Work instruction:
Would you copy the material below word for word, beginning with its first line and ending with the line that contains "sáng tự động Lộc"?

Data shown:
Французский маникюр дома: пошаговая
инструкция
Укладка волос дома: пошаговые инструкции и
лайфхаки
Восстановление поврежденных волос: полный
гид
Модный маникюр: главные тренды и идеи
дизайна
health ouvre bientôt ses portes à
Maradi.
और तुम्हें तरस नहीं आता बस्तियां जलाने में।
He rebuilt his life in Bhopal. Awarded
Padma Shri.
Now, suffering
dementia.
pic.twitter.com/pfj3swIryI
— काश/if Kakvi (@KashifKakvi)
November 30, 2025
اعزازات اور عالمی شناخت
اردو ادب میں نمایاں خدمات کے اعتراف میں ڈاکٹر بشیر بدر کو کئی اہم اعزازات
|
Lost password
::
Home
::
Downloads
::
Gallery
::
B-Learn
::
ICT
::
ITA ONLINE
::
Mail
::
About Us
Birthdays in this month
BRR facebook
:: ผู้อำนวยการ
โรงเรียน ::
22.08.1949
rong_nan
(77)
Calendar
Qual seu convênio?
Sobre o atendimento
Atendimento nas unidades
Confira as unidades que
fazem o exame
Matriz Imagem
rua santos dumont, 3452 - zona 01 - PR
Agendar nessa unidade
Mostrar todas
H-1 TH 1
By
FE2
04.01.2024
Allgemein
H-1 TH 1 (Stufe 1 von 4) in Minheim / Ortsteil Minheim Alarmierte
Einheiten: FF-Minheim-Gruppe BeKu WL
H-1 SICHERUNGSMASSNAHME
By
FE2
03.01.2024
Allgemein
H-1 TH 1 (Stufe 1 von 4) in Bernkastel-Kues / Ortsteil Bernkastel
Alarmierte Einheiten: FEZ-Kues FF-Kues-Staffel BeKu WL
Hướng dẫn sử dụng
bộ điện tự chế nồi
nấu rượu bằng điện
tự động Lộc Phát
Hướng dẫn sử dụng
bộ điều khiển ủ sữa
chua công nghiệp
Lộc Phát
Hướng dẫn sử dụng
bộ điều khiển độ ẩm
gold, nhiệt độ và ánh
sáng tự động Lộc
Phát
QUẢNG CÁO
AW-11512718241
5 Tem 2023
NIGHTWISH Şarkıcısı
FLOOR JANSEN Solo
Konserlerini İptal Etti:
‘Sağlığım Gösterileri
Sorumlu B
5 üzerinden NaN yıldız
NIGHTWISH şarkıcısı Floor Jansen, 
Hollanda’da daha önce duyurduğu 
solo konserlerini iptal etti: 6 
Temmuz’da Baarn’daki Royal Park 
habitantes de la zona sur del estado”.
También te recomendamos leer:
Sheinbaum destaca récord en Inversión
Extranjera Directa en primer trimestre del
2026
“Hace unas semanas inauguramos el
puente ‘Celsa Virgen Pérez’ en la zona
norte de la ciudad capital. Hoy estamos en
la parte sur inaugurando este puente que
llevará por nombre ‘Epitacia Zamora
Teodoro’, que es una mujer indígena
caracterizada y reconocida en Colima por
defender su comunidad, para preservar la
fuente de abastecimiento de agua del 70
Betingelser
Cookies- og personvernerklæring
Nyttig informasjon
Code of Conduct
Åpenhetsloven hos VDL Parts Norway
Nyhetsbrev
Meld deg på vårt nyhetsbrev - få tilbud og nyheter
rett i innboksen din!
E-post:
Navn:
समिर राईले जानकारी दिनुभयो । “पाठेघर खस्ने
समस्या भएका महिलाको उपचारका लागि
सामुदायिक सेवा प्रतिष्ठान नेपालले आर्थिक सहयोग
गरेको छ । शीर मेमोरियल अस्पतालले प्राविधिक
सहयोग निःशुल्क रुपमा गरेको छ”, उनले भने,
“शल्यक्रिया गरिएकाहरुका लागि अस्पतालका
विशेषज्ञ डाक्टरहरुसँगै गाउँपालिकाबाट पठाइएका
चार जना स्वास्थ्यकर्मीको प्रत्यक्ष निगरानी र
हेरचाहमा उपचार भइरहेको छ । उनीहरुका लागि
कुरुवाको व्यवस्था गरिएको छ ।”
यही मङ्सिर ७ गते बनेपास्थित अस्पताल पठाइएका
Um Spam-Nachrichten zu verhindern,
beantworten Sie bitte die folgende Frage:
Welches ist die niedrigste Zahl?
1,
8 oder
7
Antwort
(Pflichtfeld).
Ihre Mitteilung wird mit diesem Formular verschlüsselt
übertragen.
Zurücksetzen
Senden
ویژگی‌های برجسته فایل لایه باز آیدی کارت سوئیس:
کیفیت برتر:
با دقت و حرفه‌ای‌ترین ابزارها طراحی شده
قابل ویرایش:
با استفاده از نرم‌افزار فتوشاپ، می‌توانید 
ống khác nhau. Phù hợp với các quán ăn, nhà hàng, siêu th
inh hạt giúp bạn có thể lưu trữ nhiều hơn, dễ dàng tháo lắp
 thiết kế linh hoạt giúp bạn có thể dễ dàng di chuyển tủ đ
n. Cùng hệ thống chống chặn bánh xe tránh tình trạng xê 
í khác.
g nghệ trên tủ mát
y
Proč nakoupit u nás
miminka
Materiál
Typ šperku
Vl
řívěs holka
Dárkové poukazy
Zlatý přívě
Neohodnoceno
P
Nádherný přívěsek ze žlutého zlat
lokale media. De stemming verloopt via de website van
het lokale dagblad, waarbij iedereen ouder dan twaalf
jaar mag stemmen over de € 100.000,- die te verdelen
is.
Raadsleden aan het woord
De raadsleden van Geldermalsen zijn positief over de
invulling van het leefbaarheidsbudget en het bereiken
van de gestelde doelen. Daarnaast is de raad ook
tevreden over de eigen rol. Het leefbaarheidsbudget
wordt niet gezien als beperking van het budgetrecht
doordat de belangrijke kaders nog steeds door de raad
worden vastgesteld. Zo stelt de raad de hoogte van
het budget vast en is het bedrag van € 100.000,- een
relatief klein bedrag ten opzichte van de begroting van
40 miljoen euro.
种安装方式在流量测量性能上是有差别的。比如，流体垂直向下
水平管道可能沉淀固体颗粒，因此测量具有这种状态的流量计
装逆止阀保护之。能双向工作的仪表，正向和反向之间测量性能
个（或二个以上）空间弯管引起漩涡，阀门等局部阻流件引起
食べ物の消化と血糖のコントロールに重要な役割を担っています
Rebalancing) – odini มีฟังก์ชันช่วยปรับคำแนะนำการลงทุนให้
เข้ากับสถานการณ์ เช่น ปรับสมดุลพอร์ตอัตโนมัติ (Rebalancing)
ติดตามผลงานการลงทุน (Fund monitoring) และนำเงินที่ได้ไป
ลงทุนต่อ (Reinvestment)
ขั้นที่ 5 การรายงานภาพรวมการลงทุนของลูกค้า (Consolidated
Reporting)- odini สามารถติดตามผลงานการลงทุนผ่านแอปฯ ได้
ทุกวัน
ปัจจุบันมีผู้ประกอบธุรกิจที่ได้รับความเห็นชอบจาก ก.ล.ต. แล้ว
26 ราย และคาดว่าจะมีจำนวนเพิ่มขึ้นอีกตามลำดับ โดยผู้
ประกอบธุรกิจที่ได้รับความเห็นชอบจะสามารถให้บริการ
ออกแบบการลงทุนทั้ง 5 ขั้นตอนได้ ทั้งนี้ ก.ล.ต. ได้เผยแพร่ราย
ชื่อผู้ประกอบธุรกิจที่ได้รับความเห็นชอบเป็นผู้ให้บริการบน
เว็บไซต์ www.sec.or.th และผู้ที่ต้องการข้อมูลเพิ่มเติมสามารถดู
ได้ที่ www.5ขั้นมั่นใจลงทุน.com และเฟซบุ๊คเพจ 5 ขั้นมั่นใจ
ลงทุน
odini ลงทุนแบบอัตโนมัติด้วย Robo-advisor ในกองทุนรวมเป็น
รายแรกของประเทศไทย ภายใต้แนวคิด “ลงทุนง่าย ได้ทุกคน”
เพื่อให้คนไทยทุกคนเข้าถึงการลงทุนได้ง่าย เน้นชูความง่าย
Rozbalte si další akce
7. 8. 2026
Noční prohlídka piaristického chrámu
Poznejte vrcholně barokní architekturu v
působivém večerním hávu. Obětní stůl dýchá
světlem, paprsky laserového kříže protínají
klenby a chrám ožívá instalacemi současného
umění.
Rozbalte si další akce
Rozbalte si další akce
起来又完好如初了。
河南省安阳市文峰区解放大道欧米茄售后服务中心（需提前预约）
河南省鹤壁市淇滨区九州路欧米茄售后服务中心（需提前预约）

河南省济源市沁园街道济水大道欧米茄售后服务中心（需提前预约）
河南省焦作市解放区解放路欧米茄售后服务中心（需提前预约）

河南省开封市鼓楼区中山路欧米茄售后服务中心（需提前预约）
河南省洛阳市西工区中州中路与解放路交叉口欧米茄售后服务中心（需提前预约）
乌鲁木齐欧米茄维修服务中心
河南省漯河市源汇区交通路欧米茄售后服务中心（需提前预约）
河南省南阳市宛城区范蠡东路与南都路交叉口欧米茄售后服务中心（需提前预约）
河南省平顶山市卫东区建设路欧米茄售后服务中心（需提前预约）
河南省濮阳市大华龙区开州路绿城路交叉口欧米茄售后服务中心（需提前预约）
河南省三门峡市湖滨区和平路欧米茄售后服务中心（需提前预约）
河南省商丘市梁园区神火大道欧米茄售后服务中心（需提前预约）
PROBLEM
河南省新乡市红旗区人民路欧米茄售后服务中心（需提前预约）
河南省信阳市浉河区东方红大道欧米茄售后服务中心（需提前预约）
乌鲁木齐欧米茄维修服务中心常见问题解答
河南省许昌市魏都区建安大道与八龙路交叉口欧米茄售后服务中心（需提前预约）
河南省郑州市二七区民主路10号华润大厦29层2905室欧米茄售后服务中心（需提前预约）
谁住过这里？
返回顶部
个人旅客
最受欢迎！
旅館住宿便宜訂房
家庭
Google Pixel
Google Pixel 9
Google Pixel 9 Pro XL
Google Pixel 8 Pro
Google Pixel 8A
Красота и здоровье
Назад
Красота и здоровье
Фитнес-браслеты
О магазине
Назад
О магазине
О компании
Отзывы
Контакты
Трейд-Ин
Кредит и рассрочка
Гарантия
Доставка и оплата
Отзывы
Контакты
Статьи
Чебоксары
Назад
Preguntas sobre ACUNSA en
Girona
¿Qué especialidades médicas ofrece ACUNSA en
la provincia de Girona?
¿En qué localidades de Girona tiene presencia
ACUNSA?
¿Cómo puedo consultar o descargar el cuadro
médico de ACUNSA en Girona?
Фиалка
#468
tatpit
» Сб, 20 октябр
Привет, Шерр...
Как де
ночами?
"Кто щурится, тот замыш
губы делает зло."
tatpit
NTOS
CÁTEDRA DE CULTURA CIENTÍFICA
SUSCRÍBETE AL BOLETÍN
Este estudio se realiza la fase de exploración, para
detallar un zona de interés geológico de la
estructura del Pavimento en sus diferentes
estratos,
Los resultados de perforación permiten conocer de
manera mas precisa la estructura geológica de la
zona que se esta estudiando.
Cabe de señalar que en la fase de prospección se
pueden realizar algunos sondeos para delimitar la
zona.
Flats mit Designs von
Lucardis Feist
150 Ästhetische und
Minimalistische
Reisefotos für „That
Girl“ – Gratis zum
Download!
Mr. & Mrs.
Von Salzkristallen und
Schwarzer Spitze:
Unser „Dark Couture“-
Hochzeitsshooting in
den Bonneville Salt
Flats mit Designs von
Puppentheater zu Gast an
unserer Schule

Answer space:
Французский маникюр дома: пошаговая
инструкция
Укладка волос дома: пошаговые инструкции и
лайфхаки
Восстановление поврежденных волос: полный
гид
Модный маникюр: главные тренды и идеи
дизайна
health ouvre bientôt ses portes à
Maradi.
और तुम्हें तरस नहीं आता बस्तियां जलाने में।
He rebuilt his life in Bhopal. Awarded
Padma Shri.
Now, suffering
dementia.
pic.twitter.com/pfj3swIryI
— काश/if Kakvi (@KashifKakvi)
November 30, 2025
اعزازات اور عالمی شناخت
اردو ادب میں نمایاں خدمات کے اعتراف میں ڈاکٹر بشیر بدر کو کئی اہم اعزازات
|
Lost password
::
Home
::
Downloads
::
Gallery
::
B-Learn
::
ICT
::
ITA ONLINE
::
Mail
::
About Us
Birthdays in this month
BRR facebook
:: ผู้อำนวยการ
โรงเรียน ::
22.08.1949
rong_nan
(77)
Calendar
Qual seu convênio?
Sobre o atendimento
Atendimento nas unidades
Confira as unidades que
fazem o exame
Matriz Imagem
rua santos dumont, 3452 - zona 01 - PR
Agendar nessa unidade
Mostrar todas
H-1 TH 1
By
FE2
04.01.2024
Allgemein
H-1 TH 1 (Stufe 1 von 4) in Minheim / Ortsteil Minheim Alarmierte
Einheiten: FF-Minheim-Gruppe BeKu WL
H-1 SICHERUNGSMASSNAHME
By
FE2
03.01.2024
Allgemein
H-1 TH 1 (Stufe 1 von 4) in Bernkastel-Kues / Ortsteil Bernkastel
Alarmierte Einheiten: FEZ-Kues FF-Kues-Staffel BeKu WL
Hướng dẫn sử dụng
bộ điện tự chế nồi
nấu rượu bằng điện
tự động Lộc Phát
Hướng dẫn sử dụng
bộ điều khiển ủ sữa
chua công nghiệp
Lộc Phát
Hướng dẫn sử dụng
bộ điều khiển độ ẩm
gold, nhiệt độ và ánh
sáng tự động Lộc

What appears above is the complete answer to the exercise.